▶ [DATA PROVIDED]:
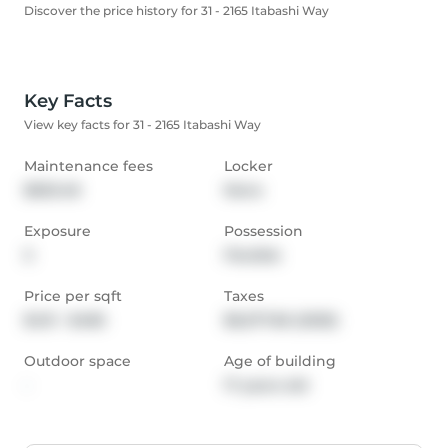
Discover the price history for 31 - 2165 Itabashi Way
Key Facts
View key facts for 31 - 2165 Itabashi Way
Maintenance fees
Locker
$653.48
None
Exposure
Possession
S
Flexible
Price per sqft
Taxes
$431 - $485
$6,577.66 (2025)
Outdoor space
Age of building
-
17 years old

==

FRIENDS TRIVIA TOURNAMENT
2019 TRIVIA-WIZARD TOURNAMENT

▶ [WORK TO BE COMPLETED]: Please copy out each line of the material that contains the string "Itabashi".

▶ [EXERCISE RESULT]:
Discover the price history for 31 - 2165 Itabashi Way
View key facts for 31 - 2165 Itabashi Way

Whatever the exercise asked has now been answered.